Filter this material down to the lines that contain the string "быть", and return those lines.

[Start of section]

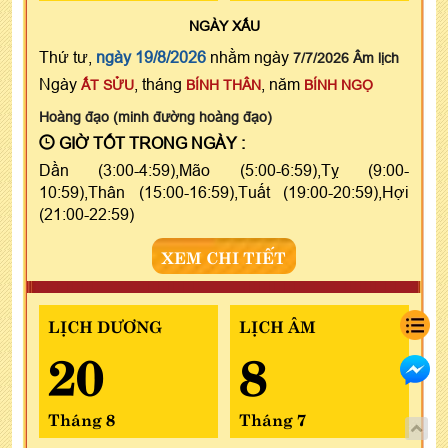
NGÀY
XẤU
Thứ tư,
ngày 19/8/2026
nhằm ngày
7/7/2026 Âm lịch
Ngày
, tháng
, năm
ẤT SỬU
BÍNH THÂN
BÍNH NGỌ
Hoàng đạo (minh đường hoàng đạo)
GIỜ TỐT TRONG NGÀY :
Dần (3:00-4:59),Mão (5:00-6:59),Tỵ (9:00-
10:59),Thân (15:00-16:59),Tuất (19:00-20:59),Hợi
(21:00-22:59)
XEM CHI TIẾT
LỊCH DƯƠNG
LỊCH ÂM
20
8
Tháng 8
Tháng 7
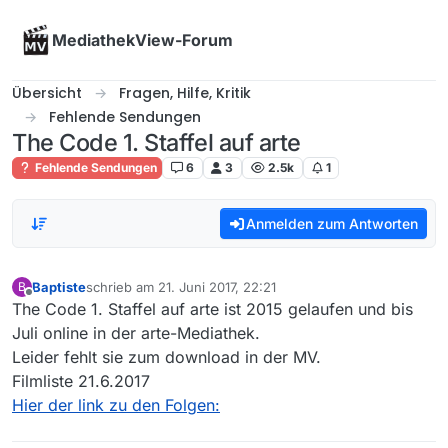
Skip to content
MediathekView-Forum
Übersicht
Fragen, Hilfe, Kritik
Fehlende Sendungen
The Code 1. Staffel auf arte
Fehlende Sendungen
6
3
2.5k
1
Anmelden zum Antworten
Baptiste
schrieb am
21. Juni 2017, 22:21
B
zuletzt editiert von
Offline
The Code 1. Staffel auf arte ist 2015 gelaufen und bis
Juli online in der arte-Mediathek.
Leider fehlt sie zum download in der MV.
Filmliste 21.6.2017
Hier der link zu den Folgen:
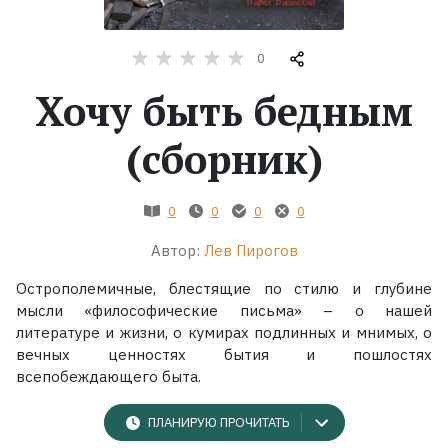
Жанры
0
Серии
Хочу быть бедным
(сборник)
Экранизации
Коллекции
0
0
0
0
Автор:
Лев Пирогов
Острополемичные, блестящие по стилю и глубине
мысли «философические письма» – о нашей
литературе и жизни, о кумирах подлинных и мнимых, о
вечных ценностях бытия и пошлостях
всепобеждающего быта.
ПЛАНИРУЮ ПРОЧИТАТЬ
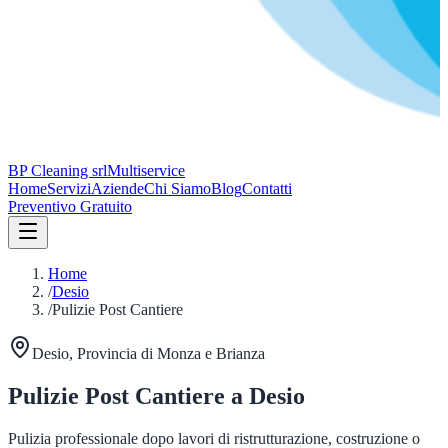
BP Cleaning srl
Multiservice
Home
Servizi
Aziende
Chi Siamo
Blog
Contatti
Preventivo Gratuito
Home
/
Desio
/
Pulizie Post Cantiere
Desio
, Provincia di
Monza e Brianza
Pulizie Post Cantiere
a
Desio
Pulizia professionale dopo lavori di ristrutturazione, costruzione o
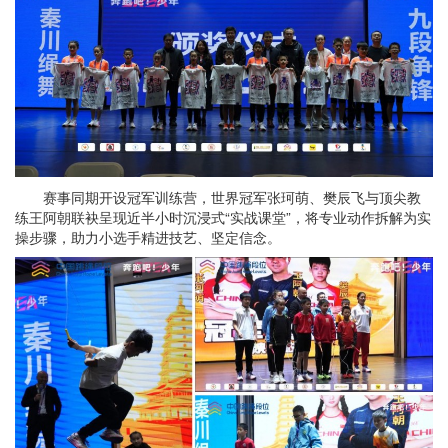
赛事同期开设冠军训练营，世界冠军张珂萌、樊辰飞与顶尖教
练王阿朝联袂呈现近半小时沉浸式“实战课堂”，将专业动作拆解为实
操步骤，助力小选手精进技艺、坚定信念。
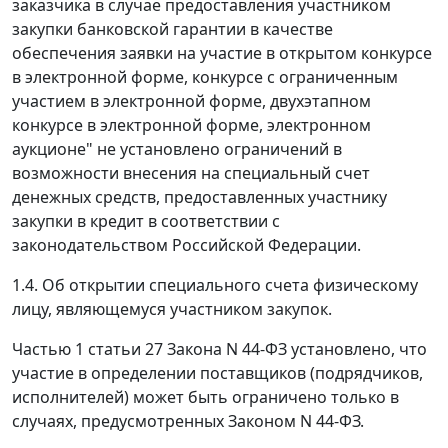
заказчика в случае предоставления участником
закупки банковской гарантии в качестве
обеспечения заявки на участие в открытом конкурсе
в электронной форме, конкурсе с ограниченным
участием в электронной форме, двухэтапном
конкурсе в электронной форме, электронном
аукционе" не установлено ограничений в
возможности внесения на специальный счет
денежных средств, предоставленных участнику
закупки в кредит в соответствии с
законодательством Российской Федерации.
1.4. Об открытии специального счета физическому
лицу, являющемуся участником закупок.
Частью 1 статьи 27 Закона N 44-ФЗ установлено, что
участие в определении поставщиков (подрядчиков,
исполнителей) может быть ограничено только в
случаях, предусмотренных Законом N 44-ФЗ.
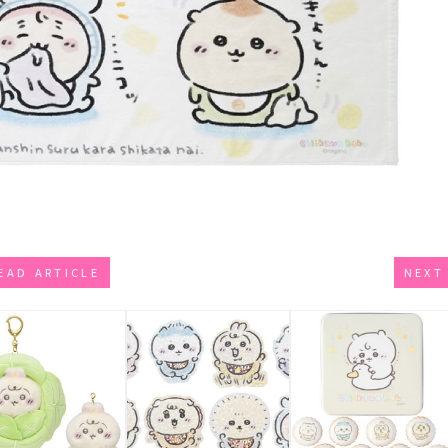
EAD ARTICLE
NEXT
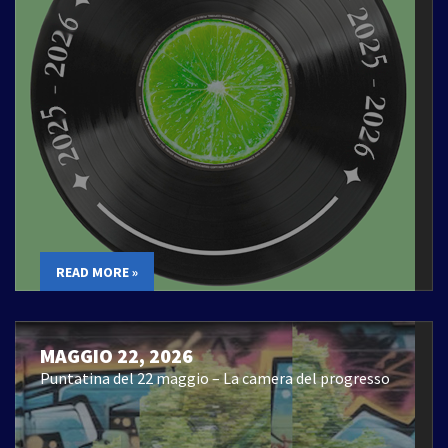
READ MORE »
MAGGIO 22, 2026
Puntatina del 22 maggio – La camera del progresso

[End of section]

* YOUR RESPONSE
Хочу быть бедным
исполнителей) может быть ограничено только в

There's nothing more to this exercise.